# Try it
Retype precisely the section of the data that starts at the line containing "correlazione tra sintomi e alimentazione;" and runs to its final line, ends included.

# Data excerpts
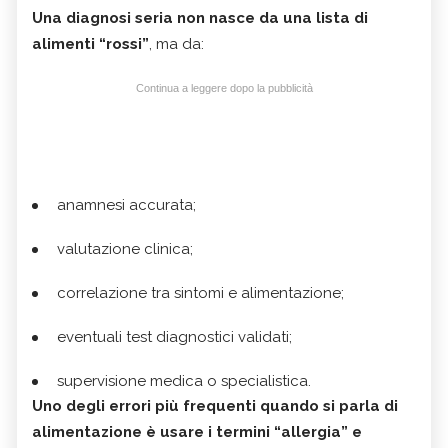
Una diagnosi seria non nasce da una lista di
alimenti “rossi”
, ma da:
Continua a leggere dopo la pubblicità
anamnesi accurata;
valutazione clinica;
correlazione tra sintomi e alimentazione;
eventuali test diagnostici validati;
supervisione medica o specialistica.
Uno degli errori più frequenti quando si parla di
alimentazione è usare i termini “allergia” e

# Your response
correlazione tra sintomi e alimentazione;
eventuali test diagnostici validati;
supervisione medica o specialistica.
Uno degli errori più frequenti quando si parla di
alimentazione è usare i termini “allergia” e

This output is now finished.